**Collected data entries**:
════════════════════

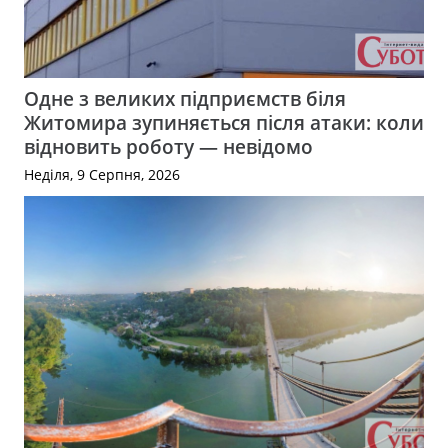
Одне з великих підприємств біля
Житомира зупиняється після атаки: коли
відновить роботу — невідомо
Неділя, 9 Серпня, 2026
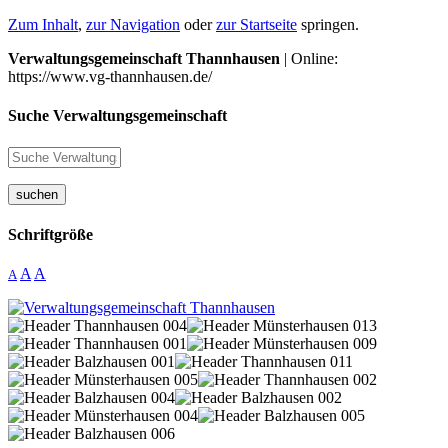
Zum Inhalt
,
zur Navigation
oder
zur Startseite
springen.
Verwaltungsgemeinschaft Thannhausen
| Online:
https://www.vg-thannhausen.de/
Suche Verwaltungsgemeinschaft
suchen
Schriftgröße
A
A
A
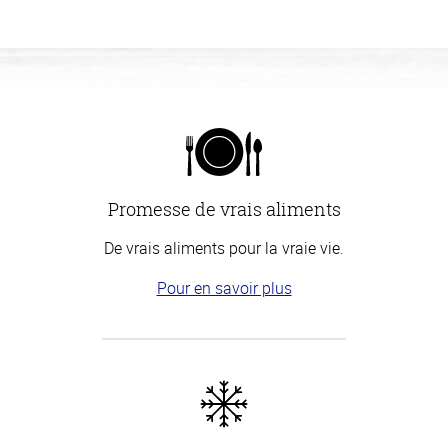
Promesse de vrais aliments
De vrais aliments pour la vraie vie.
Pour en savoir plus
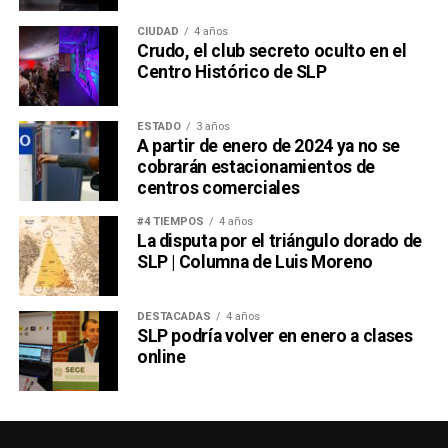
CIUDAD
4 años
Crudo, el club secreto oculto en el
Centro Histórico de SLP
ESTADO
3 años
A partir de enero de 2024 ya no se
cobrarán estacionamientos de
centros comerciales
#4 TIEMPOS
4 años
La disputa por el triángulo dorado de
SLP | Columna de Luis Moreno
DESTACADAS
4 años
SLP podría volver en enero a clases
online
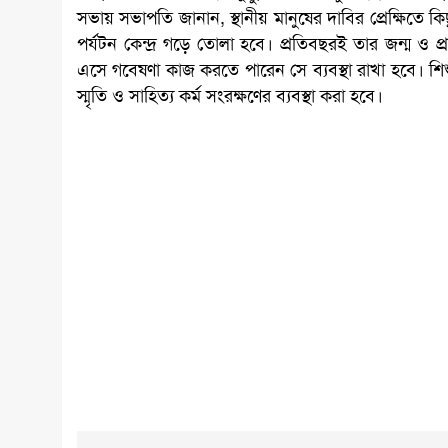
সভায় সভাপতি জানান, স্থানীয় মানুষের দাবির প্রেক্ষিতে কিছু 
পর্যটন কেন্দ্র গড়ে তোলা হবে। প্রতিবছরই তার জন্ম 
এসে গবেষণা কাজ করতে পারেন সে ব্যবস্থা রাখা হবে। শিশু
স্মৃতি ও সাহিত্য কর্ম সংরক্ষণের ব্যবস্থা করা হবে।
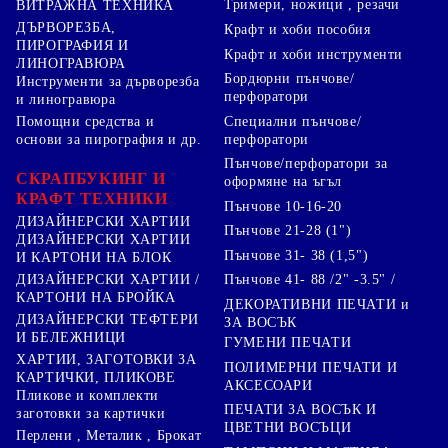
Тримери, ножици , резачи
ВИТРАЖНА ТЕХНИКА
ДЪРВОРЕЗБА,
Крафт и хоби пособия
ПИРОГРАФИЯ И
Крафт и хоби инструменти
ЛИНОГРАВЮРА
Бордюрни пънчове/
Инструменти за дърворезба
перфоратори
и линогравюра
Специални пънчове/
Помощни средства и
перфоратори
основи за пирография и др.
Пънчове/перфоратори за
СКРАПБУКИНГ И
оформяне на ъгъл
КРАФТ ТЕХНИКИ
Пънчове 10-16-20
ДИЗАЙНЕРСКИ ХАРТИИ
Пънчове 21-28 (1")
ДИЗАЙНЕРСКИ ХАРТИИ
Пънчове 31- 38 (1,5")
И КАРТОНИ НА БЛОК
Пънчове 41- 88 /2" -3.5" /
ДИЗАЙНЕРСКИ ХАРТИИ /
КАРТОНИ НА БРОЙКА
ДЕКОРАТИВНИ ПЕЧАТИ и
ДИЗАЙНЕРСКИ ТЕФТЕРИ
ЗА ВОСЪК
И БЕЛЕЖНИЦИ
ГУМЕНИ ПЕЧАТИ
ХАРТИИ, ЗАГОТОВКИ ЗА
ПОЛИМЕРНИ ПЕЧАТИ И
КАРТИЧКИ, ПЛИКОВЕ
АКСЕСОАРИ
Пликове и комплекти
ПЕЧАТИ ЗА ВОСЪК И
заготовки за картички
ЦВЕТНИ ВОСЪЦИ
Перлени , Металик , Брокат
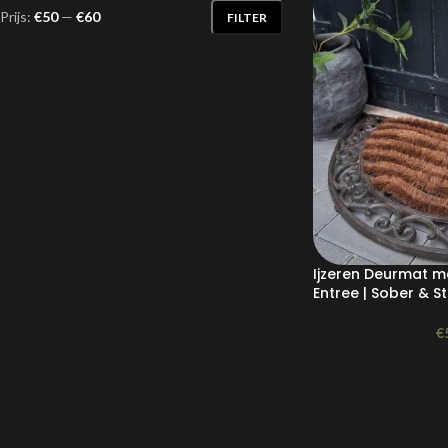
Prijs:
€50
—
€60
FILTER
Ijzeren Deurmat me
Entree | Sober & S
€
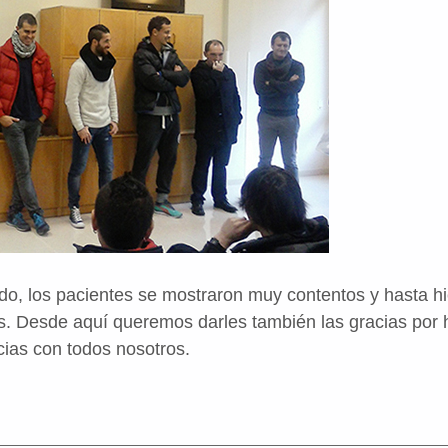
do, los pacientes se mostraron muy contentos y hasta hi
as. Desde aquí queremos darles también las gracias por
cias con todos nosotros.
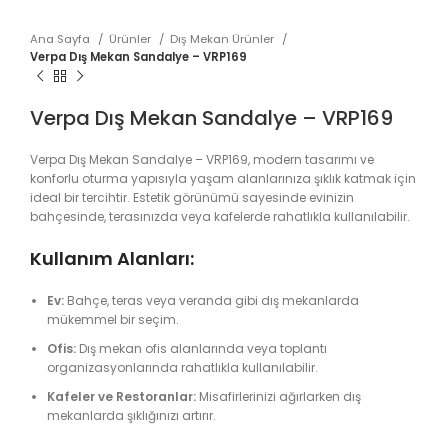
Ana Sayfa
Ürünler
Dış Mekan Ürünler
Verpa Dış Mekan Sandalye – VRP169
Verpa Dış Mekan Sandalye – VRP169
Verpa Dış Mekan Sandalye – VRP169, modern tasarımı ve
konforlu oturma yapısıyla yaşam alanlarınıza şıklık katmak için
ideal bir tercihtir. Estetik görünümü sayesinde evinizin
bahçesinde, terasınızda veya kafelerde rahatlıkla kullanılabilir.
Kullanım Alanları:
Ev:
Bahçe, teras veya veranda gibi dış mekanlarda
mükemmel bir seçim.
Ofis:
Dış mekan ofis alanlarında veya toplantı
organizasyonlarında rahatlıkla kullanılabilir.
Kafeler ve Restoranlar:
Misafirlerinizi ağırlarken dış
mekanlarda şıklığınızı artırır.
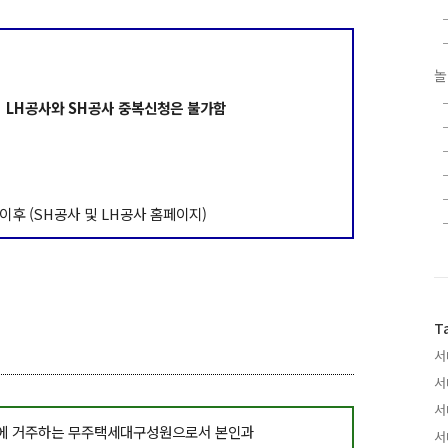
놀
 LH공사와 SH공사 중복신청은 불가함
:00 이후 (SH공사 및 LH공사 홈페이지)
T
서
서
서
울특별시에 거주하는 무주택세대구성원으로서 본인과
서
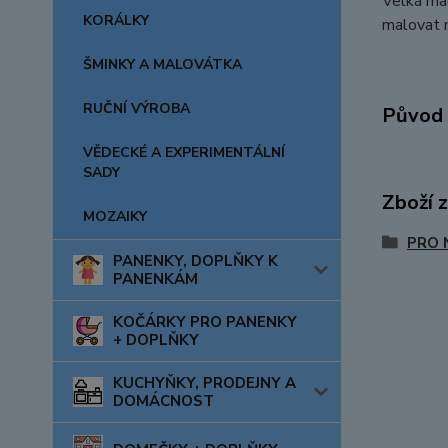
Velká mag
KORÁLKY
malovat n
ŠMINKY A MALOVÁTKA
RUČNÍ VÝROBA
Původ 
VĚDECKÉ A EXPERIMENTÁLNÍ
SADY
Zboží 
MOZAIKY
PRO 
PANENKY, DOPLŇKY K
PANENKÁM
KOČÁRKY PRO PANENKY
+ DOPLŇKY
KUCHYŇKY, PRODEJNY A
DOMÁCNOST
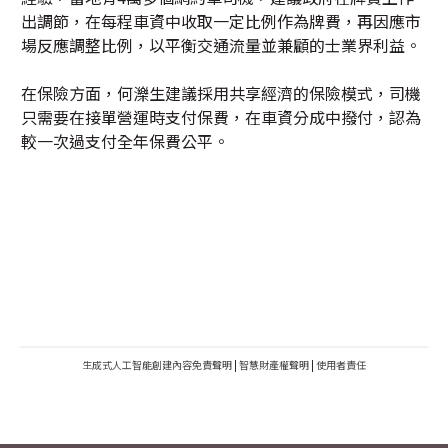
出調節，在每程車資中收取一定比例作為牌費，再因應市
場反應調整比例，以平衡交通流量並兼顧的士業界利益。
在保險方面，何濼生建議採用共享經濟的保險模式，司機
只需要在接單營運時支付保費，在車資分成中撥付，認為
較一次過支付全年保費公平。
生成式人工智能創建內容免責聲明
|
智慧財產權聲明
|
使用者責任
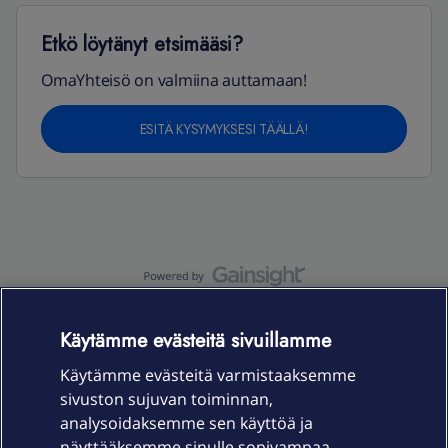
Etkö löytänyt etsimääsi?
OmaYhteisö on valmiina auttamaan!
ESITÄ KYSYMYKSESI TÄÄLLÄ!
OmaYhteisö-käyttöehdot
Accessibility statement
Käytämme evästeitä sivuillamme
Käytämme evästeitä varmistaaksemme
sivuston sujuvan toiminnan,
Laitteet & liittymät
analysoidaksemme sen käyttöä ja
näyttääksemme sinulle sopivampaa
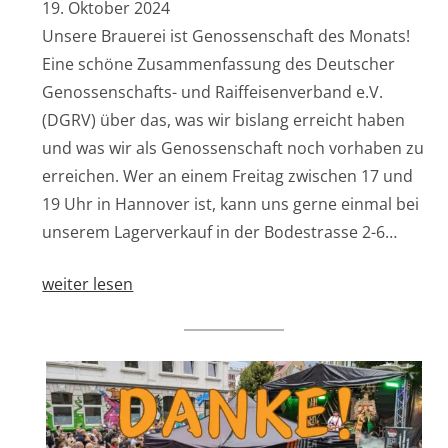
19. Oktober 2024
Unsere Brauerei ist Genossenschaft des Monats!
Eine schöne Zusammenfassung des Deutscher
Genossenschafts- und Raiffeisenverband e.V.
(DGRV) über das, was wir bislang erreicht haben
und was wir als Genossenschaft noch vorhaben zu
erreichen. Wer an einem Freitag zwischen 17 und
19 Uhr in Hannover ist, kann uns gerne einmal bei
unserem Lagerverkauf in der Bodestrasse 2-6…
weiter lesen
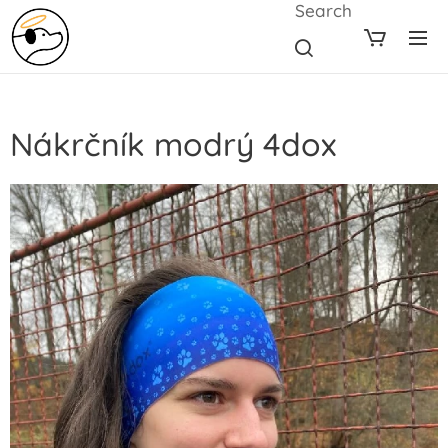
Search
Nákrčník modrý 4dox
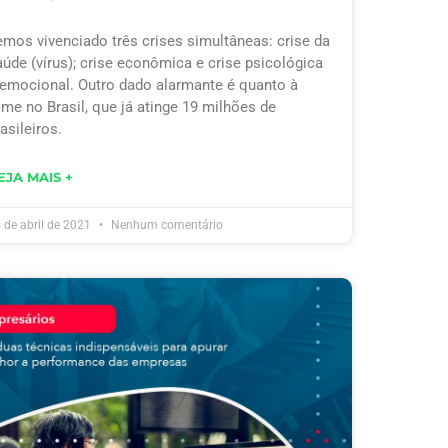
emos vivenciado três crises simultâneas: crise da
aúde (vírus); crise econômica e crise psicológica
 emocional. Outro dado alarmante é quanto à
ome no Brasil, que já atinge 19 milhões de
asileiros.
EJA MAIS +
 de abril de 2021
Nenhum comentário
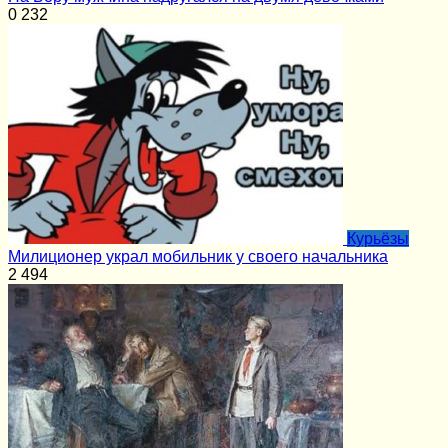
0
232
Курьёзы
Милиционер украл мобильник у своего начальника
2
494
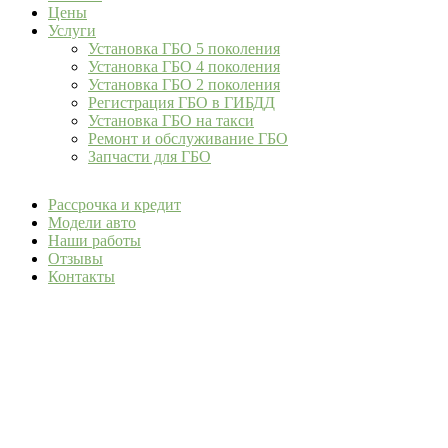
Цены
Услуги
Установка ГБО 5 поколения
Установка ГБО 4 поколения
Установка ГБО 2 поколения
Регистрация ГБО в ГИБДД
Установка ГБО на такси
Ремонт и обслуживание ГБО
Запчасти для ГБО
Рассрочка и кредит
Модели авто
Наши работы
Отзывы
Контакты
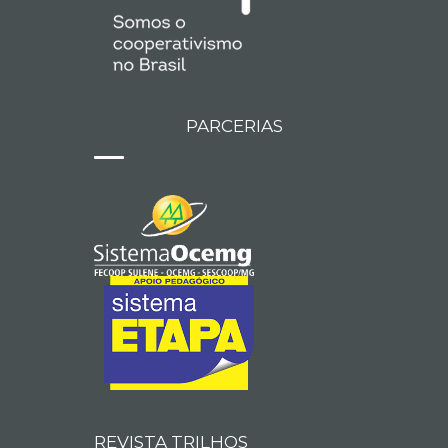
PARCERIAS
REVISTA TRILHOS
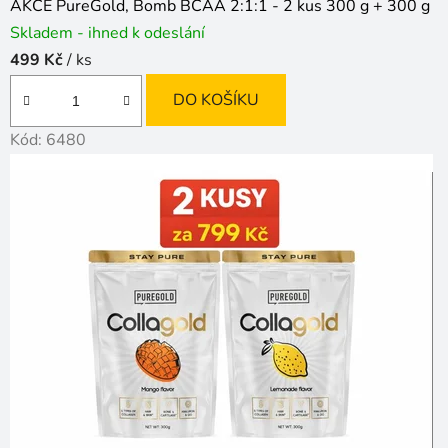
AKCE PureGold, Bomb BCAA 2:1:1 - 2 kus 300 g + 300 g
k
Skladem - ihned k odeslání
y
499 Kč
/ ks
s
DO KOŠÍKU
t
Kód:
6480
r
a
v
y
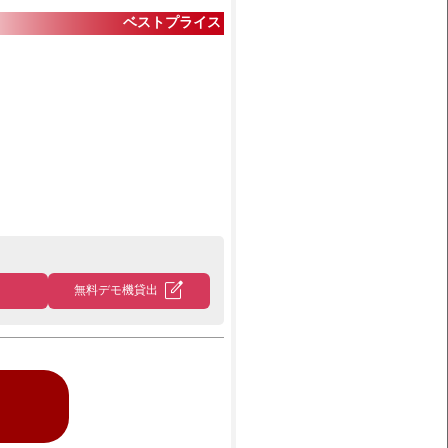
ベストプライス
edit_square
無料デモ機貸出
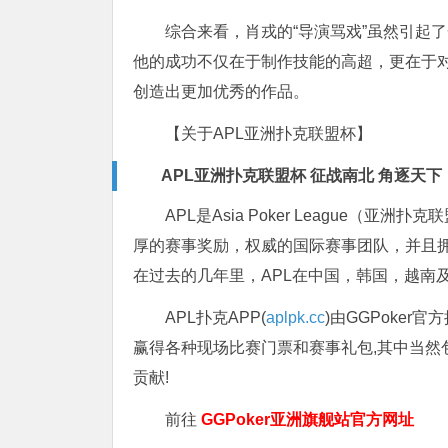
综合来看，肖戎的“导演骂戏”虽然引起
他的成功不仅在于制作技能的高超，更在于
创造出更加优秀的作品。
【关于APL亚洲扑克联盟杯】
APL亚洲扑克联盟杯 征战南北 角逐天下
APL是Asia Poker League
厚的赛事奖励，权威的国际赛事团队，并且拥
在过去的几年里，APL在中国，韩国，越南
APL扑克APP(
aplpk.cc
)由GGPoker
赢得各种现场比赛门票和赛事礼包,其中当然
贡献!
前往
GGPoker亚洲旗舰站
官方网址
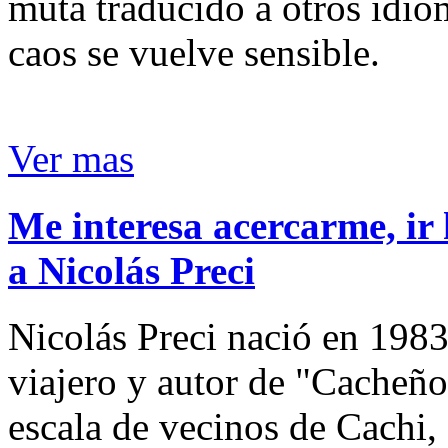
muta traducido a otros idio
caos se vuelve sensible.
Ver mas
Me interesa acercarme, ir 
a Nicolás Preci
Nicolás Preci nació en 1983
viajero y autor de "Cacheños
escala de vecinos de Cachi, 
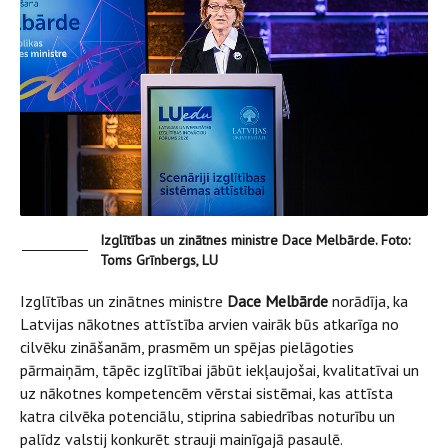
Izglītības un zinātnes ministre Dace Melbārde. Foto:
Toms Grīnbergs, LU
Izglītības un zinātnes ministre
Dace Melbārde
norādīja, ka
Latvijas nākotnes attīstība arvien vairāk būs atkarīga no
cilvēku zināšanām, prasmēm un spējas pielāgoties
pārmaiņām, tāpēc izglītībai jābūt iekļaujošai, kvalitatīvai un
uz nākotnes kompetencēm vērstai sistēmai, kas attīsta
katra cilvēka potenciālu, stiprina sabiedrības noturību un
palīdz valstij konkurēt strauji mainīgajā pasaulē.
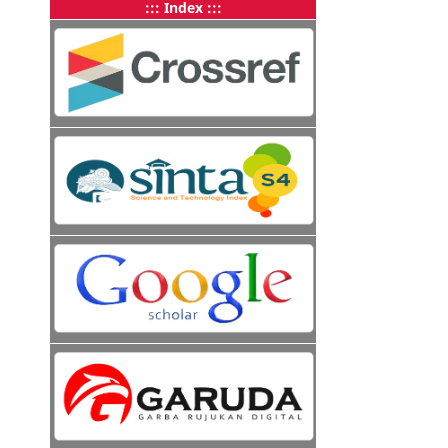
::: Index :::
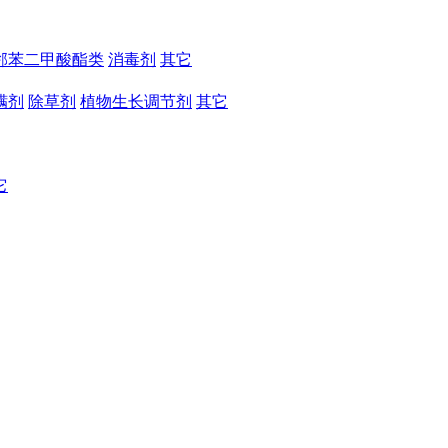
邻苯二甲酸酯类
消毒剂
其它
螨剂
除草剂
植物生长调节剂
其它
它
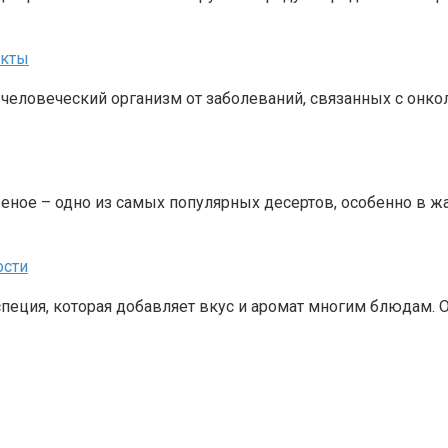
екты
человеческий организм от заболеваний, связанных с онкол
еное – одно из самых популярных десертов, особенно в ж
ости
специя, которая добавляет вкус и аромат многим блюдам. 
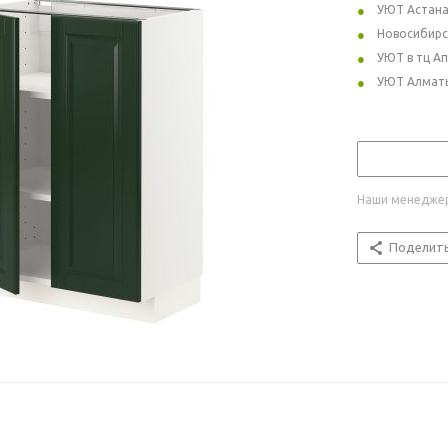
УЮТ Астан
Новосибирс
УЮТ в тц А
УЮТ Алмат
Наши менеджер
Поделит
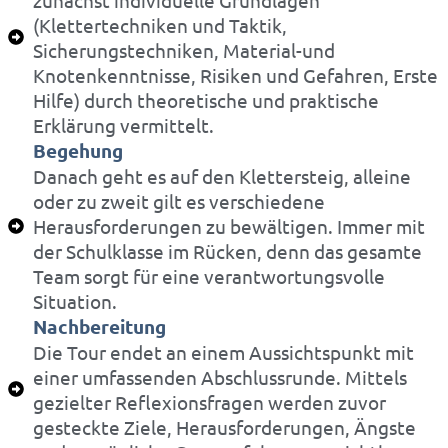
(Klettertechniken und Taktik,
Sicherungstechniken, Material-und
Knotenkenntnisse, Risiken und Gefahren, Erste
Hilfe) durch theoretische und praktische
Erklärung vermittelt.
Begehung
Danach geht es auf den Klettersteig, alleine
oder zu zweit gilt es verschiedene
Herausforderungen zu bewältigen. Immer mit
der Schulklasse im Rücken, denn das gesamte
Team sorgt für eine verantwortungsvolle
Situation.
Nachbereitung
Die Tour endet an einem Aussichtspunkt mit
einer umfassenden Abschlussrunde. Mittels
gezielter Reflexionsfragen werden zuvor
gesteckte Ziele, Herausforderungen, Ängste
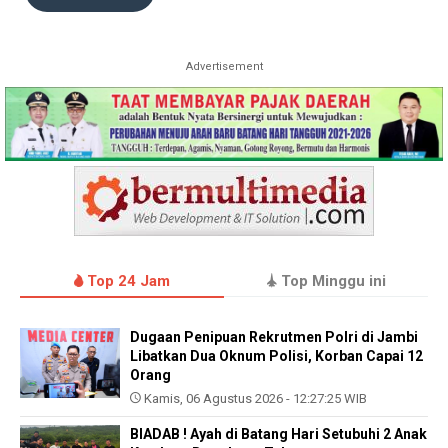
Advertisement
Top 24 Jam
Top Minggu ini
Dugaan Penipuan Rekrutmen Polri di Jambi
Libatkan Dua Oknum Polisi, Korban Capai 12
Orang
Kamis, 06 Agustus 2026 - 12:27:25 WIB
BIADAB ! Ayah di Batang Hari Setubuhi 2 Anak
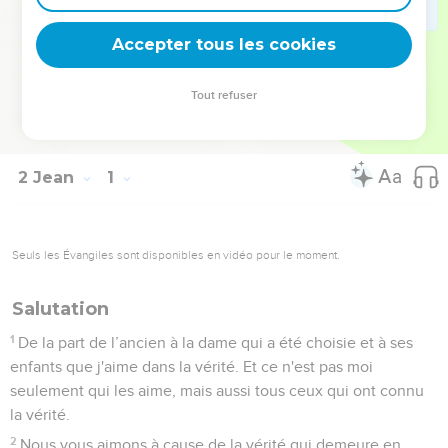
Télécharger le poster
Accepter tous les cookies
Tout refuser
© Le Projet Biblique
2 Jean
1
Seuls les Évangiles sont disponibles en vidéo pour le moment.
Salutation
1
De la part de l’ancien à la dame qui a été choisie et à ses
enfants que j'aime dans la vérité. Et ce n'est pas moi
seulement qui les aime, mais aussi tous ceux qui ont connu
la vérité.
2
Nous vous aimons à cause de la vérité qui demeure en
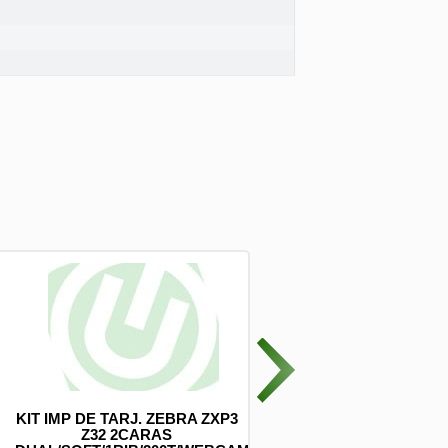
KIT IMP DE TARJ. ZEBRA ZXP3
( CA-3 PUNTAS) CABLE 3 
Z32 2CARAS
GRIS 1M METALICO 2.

════════════════════

**EXERCISE BRIEF**: When you reach the line with "основи за пирография и др." in the records above, begin repeating the lines exactly, and stop after the line with "在保險方面，何濼生建議採用共享經濟的保險模式，司機". Skip all pictures.

**RESPONSE BELOW**:
основи за пирография и др.
Пънчове/перфоратори за
СКРАПБУКИНГ И
оформяне на ъгъл
КРАФТ ТЕХНИКИ
Пънчове 10-16-20
ДИЗАЙНЕРСКИ ХАРТИИ
Пънчове 21-28 (1")
ДИЗАЙНЕРСКИ ХАРТИИ
Пънчове 31- 38 (1,5")
И КАРТОНИ НА БЛОК
Пънчове 41- 88 /2" -3.5" /
ДИЗАЙНЕРСКИ ХАРТИИ /
КАРТОНИ НА БРОЙКА
ДЕКОРАТИВНИ ПЕЧАТИ и
ДИЗАЙНЕРСКИ ТЕФТЕРИ
ЗА ВОСЪК
И БЕЛЕЖНИЦИ
ГУМЕНИ ПЕЧАТИ
ХАРТИИ, ЗАГОТОВКИ ЗА
ПОЛИМЕРНИ ПЕЧАТИ И
КАРТИЧКИ, ПЛИКОВЕ
АКСЕСОАРИ
Пликове и комплекти
ПЕЧАТИ ЗА ВОСЪК И
заготовки за картички
ЦВЕТНИ ВОСЪЦИ
Перлени , Металик , Брокат
Prijs:
€50
—
€60
FILTER
Ijzeren Deurmat me
Entree | Sober & S
€
do, los pacientes se mostraron muy contentos y hasta hi
as. Desde aquí queremos darles también las gracias por
cias con todos nosotros.
Ana Sayfa
Ürünler
Dış Mekan Ürünler
Verpa Dış Mekan Sandalye – VRP169
Verpa Dış Mekan Sandalye – VRP169
Verpa Dış Mekan Sandalye – VRP169, modern tasarımı ve
konforlu oturma yapısıyla yaşam alanlarınıza şıklık katmak için
ideal bir tercihtir. Estetik görünümü sayesinde evinizin
bahçesinde, terasınızda veya kafelerde rahatlıkla kullanılabilir.
Kullanım Alanları:
Ev:
Bahçe, teras veya veranda gibi dış mekanlarda
mükemmel bir seçim.
Ofis:
Dış mekan ofis alanlarında veya toplantı
organizasyonlarında rahatlıkla kullanılabilir.
Kafeler ve Restoranlar:
Misafirlerinizi ağırlarken dış
mekanlarda şıklığınızı artırır.
놀
 LH공사와 SH공사 중복신청은 불가함
:00 이후 (SH공사 및 LH공사 홈페이지)
T
서
서
서
울특별시에 거주하는 무주택세대구성원으로서 본인과
서
Velká mag
KORÁLKY
malovat n
ŠMINKY A MALOVÁTKA
RUČNÍ VÝROBA
Původ 
VĚDECKÉ A EXPERIMENTÁLNÍ
SADY
Zboží 
MOZAIKY
PRO 
PANENKY, DOPLŇKY K
PANENKÁM
KOČÁRKY PRO PANENKY
+ DOPLŇKY
KUCHYŇKY, PRODEJNY A
DOMÁCNOST
出調節，在每程車資中收取一定比例作為牌費，再因應市
場反應調整比例，以平衡交通流量並兼顧的士業界利益。
在保險方面，何濼生建議採用共享經濟的保險模式，司機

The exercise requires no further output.